THE TASK
Write out again each line of the material below, unchanged, from the first one to the line that holds "vão juntos.".

═══

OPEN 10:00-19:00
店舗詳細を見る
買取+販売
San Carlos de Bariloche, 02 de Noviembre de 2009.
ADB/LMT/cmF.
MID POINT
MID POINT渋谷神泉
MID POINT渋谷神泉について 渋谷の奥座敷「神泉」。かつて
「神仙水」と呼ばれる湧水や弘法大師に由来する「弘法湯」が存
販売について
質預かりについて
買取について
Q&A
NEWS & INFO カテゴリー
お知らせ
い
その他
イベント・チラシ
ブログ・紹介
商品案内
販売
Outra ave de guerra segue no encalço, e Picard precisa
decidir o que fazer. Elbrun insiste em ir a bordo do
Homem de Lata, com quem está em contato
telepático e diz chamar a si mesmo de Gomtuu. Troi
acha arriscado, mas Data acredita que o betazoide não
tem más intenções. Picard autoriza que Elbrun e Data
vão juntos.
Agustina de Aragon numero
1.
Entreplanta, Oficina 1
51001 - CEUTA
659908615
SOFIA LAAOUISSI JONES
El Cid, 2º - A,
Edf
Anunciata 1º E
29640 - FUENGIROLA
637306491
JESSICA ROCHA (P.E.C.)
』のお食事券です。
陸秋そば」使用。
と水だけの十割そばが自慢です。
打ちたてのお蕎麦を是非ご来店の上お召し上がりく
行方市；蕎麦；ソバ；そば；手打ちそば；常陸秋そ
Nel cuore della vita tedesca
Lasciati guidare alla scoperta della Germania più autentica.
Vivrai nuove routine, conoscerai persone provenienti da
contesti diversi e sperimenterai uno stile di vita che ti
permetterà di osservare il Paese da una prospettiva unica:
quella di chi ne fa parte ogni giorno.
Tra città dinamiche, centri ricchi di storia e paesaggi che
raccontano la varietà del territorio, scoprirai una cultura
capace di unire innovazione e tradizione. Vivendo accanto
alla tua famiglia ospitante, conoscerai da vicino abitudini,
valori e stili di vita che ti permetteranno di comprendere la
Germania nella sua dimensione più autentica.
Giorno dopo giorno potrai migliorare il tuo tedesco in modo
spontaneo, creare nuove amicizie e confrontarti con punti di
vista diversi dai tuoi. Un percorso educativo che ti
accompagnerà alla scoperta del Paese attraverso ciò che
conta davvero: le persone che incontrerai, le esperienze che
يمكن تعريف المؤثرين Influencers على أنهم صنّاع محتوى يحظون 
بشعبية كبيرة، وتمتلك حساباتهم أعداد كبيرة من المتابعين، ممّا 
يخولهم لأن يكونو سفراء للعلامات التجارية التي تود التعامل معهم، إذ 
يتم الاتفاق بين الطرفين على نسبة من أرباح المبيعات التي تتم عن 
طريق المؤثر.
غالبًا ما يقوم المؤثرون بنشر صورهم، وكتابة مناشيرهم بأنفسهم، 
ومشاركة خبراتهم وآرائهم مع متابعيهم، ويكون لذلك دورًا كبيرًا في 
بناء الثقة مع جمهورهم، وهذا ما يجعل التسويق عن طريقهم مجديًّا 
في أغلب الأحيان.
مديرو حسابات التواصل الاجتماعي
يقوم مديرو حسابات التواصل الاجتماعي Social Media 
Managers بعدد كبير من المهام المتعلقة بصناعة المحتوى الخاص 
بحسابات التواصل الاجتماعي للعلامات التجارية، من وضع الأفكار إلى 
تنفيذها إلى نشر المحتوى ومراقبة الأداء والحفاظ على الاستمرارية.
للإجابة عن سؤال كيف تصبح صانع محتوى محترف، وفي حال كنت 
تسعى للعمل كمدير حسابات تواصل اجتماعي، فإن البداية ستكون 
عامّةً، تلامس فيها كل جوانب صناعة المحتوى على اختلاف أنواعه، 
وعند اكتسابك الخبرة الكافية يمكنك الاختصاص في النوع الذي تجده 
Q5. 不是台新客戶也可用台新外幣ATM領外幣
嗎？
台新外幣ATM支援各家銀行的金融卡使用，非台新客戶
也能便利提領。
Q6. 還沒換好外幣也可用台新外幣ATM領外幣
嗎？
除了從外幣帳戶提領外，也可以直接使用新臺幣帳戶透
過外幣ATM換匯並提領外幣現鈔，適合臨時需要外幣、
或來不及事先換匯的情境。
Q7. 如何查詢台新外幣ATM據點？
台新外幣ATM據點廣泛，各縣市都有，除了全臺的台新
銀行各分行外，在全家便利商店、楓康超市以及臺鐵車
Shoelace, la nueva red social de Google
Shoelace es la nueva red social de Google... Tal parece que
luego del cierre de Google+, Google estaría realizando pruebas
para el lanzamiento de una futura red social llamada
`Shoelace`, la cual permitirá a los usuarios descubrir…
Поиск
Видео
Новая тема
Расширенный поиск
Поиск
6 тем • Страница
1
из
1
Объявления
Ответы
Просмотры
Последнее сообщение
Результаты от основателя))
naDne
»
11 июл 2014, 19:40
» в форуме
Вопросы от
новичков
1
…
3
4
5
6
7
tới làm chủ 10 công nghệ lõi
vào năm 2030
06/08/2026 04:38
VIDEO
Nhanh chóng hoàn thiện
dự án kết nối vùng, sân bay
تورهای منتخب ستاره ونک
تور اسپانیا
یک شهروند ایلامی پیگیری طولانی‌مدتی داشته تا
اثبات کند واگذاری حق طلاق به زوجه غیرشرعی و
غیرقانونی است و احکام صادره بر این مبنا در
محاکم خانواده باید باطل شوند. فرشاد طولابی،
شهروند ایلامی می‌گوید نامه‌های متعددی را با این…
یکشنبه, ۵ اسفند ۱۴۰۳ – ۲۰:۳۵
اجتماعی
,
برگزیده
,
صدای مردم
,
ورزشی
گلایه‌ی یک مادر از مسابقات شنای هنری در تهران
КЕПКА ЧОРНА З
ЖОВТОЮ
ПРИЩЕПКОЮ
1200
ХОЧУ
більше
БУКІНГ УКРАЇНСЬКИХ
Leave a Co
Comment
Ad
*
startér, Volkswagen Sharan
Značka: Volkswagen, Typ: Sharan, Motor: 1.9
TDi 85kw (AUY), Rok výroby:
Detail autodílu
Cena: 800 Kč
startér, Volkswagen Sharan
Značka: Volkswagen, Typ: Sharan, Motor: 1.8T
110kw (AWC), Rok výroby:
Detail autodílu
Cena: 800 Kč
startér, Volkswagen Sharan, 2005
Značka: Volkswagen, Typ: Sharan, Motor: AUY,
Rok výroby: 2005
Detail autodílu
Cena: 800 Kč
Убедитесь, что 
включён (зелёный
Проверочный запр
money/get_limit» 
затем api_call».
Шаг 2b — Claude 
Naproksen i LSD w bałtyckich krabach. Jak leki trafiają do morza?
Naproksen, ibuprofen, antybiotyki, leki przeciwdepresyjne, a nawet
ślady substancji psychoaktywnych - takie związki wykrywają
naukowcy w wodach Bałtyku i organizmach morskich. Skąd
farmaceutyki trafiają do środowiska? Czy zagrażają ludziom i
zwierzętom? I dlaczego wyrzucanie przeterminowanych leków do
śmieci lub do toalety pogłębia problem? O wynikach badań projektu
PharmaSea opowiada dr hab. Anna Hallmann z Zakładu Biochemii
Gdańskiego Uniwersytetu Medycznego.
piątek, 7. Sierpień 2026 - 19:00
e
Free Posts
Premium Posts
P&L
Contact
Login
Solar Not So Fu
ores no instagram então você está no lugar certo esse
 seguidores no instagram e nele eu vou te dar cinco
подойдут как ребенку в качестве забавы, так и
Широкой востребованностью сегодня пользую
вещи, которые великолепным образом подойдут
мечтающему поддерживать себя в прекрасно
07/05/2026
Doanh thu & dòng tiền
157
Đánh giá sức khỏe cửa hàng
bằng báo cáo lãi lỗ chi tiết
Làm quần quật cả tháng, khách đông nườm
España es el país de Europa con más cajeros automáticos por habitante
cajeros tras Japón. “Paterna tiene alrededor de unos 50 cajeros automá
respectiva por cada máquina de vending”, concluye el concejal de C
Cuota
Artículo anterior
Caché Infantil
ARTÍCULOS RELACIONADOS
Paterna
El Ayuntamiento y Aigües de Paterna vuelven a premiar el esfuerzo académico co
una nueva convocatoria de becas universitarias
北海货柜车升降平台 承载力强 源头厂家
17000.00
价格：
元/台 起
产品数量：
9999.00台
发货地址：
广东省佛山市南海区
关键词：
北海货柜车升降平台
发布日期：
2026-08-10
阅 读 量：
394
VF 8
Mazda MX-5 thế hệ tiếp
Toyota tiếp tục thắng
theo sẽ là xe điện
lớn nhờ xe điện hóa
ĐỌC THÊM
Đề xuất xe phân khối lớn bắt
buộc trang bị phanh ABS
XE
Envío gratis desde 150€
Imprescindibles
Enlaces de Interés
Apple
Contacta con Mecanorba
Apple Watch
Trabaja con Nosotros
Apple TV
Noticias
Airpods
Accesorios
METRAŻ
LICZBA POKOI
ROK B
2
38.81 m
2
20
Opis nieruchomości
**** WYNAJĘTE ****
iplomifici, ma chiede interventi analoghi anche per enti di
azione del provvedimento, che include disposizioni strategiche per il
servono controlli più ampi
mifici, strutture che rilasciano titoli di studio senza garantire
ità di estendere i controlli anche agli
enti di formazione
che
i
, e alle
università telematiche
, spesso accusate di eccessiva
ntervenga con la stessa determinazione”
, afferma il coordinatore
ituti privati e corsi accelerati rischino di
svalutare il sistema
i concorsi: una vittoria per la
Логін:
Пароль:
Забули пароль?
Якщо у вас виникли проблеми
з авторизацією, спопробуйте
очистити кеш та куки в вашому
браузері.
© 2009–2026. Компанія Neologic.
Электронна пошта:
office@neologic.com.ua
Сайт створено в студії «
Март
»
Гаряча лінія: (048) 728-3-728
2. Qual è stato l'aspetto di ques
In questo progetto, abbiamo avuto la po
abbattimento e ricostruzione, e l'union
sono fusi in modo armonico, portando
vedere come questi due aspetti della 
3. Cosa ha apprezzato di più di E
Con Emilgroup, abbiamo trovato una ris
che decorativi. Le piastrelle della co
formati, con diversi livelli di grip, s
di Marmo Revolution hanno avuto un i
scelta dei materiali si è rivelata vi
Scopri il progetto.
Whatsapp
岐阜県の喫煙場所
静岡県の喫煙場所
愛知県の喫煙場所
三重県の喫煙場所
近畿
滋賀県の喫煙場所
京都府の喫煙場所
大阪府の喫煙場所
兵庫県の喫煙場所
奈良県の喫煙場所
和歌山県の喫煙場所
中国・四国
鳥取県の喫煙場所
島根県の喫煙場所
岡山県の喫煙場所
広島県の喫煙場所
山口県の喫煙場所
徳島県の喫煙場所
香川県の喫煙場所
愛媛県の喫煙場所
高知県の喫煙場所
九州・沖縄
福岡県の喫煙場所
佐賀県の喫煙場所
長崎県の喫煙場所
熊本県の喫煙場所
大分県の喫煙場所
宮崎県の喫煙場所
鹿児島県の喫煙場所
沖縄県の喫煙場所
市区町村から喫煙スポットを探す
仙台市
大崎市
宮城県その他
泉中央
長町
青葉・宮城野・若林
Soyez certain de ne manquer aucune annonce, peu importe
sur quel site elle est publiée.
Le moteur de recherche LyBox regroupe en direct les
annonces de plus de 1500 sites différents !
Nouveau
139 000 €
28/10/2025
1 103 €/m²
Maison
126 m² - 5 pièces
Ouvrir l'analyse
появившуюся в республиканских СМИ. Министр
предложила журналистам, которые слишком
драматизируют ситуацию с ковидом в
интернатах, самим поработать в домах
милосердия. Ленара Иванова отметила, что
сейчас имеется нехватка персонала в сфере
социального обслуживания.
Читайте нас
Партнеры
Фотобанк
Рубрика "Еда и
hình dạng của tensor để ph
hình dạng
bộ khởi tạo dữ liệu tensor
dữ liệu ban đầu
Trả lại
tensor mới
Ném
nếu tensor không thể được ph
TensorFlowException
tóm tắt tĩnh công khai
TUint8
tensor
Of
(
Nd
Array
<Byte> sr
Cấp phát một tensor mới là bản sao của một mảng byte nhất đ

═══

TASK ANSWER
OPEN 10:00-19:00
店舗詳細を見る
買取+販売
San Carlos de Bariloche, 02 de Noviembre de 2009.
ADB/LMT/cmF.
MID POINT
MID POINT渋谷神泉
MID POINT渋谷神泉について 渋谷の奥座敷「神泉」。かつて
「神仙水」と呼ばれる湧水や弘法大師に由来する「弘法湯」が存
販売について
質預かりについて
買取について
Q&A
NEWS & INFO カテゴリー
お知らせ
い
その他
イベント・チラシ
ブログ・紹介
商品案内
販売
Outra ave de guerra segue no encalço, e Picard precisa
decidir o que fazer. Elbrun insiste em ir a bordo do
Homem de Lata, com quem está em contato
telepático e diz chamar a si mesmo de Gomtuu. Troi
acha arriscado, mas Data acredita que o betazoide não
tem más intenções. Picard autoriza que Elbrun e Data
vão juntos.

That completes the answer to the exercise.